Elvis, more on the TSA, and the Texas School Book Depository

It has been quite a summer of travel. I returned yesterday from my latest adventure — a one-day trip to Chicago to view some artwork that has been gifted to the college. The work is comprised of abstract shapes of steel, the largest of which is 17 feet tall. Very cool. One piece is made of steel from a bridge that was destroyed by a tornado — not your typical art media. The donor is a Chicago-based retired emergency room doctor who grew up and went to school in Nebraska. My visit with him was a good deal of fun. The stories behind  the works were interesting, and well-told by a guy with a good sense of humor and a real love of art.

August 16 is the anniversary of the death of Elvis Presley (1977). I know this date because I moved to Memphis for my first post-PhD job on the one-year anniversary of his death. There was also a firefighters’ strike that summer. Ever try to buy a can of gas during a firefighters’ strike? In Memphis? Well… don’t. Many buildings mysteriously went up in flames during that strike. It took years for Memphis to recover from that damage.

I saw Elvis, again,  three weeks ago on a flight from Chicago to Tampa. Now, usually when I see Elvis, (and I have seen him a lot), he has black hair slicked back into a pompadour that he perfected at Humes High School in Memphis. My wife Janet’s father went to Humes with Elvis, so I only have three degrees of separation from the King. But anyway, the dude on this flight looked different. He had a white jumpsuit (normal) and a much younger sidekick  carrying his makeup bag. They sat in first class, but I could see them from my seat. He was wearing a 1970s-style white afro wig, making this 5’7” guy look about 6 feet tall. The reactions he got as he and his one-man entourage moved about were fascinating. It was too much for the passengers who started out with me in Omaha flying through to Tampa. You don’t see that kind of thing out on the farm. During the flight and for several hours afterward I thought about searching around in Tampa or St. Petersburg to see if I could find out where he was performing. Then I realized that even if I knew, I wouldn’t go.

Bad Elvises

In addition to Disco Elvis, I also have a TSA story to tell. While going through security for my flight home to Omaha from Tampa, I lost the stylus to my iPad.

This is not the worst thing that can happen during travel, but I felt deeply saddened by its departure. So, I went up to a TSA supervisor and told her my story: I thought I’d left it in the tray on which my iPad traveled through screening. She was very nice and referred me to another person, an older guy about my age. He was pleasant as well. He asked me to describe the stylus, when my flight left, and the gate number of my flight. I walked to the gate and sat down, mourning the loss of my favorite and only iPad sty


About 45 minutes passed, and I was finally feeling better, sitting comfortably in my plastic chair and reading a very interesting biography of George Washington. Then, out of the corner of my eye, I saw the male TSA agent to whom I had spoken. He was returning my lost stylus and was most happy to have found it! Please forgive me if I have been harsh in describing TSA actions in earlier posts. However, I am still entertained when I think of the lists of things you cannot carry onto a plane.

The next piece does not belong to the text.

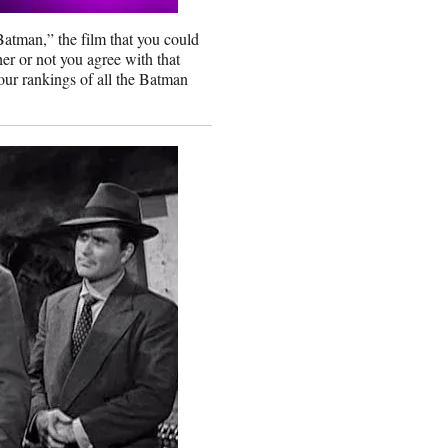
Batman,” the film that you could
er or not you agree with that
 our rankings of all the Batman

One of my trips this summer was to the Dallas area, more specifically to Denton and Sanger, two smaller towns north of what is now known as the Dallas and Ft. Worth metroplex. I lived in and around Dallas some years ago, but I have never stopped at the old Texas School Book Depository, which is now a museum. For those of you who don’t know the building’s significance, it is the place from which Lee Harvey Oswald shot and killed President John F. Kennedy on November 22, 1963. I was visiting with my dad and learned that he, too, had never seen it. So, we took the train from Denton, got on the Dallas passenger rail system in Farmers Branch, and went  to the museum.

The museum is concentrated on the sixth floor of the building — the location of the sniper’s nest. It was a sobering visit, but one that I recommend to all, especially this year, which marks the 50th anniversary of this horrific national tragedy. I was 14 years old, and a ninth grader at Stillwater Junior High School in Oklahoma the day the assassination took place. I had just returned from having lunch with a group of friends when the story broke that President Kennedy had been shot. A few minutes later, we learned he was dead. A pall drifted over the school, making it impossible for the teachers to do anything the rest of the day before we were dismissed. We were numb, and not comfortably so. As the remaining surreal events of the weekend unfolded, we all seemed to be in a trance, families glued to the television waiting for the next bit of information from Walter Cronkite. We were rocked again as we saw the images of Lee Harvey Oswald being shot and killed by Jack Ruby. The museum has many items and videos that start from the few days before the president’s trip to Dallas and end with the findings of the many commissions and groups that have looked at the evidence related to the assassination. I will write more about this visit another time.